I spied Fergus. His thumb led a blunt edge across the ribbed bark of a sprig, from which he had carved two lidded eyes and a pursed mouth.
Lar lit a cigarette from the flared end of another, then discarded it on the ashen pyre.
Lar had to raise the hatch for me, which spoiled any hope of a dramatic exit. 'Departure two days hence, on the strict proviso no unpleasant libel suit comes once my story hits print. Rest assured, I'll include nothing untoward, but I reserve the right to artistic licence. Print the myth.'
'Libel is a city crime.' Anticipating my desire, Lar walked while he spoke. I mirrored and slipped through the open portcullis to sleep, perchance to scream.
*
Lying in bed, I wondered what to include in my chronicle; exciting details only, or every charged exchange? Nobody asked how the shipwright felt constructing thousands of ships without prior notice. They only wanted Achilles. The reader will concede, I have included much of the mundane.
Well-oiled, I slept easily. Set like a star I saw things from the blind past, dark present and murky future, useless without chronology, stifling their prophetic nature. The beast came again, shaking the ground where it trod.
*
Lar, blackbird that he was, rose early. He emerged from the fugue state that best pleased his constitution and stretched, his wingspan filling the alcove. He found me in my linen cell, bewhaled as Jonah.
'Terrible day.' He drew the shutters. Groggily, I pulled the sheets down over my face to the sight of Lar's stocky silhouette in the dirty light. Tapping a cigarette loose on the sill, he plonked one cheek on the ledge and struck a match. 'Anything you want from town? I'm going to get supplies. I should be away most of the day. There won't be a return trip before we go. Speak now or forever hold your peace.'
'Ambulo in pace.' I tapped my journal, 'I have everything.'
'Do you have a mac?' he asked. The rain beat down harder.
'No, we're English, some Irish. Although I heard tell that a distant branch traded their roses for thistle stalks.' I smirked.
Lar shuddered, ill-humoured before midday despite protestations he needed no proper rest. 'I mean a waterproof.'
'Oh give me credit. That's humour.'
'We in the smiling countryside call it idiocy. There's a time for revels. Unless you've been up all night, dawn isn't it.' he said somewhat angrily.
'I don't have one and I'd like a loan if that's what you're asking, thank you.

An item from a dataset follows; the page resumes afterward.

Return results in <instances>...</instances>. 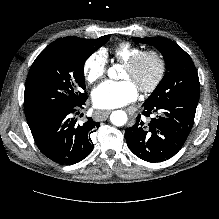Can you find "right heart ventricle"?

I didn't sleep well now you mention it' I tossed my feet onto the cold ground and felt for a sock.
Lar watched the rain spilling in romantic sheets. 'You'll need an ark to get back. It's like a bog when it rains. No one will be able to get you. Not me, not the constabulary, nor anyone else. If the weather worsens, make sure you get back in time. Otherwise, everything will be closed until further boatice.'
'Boatice?' I said.
'Now that is humour. Rain, boats, further notice. Get it?' Lar left, more spritely than when he entered.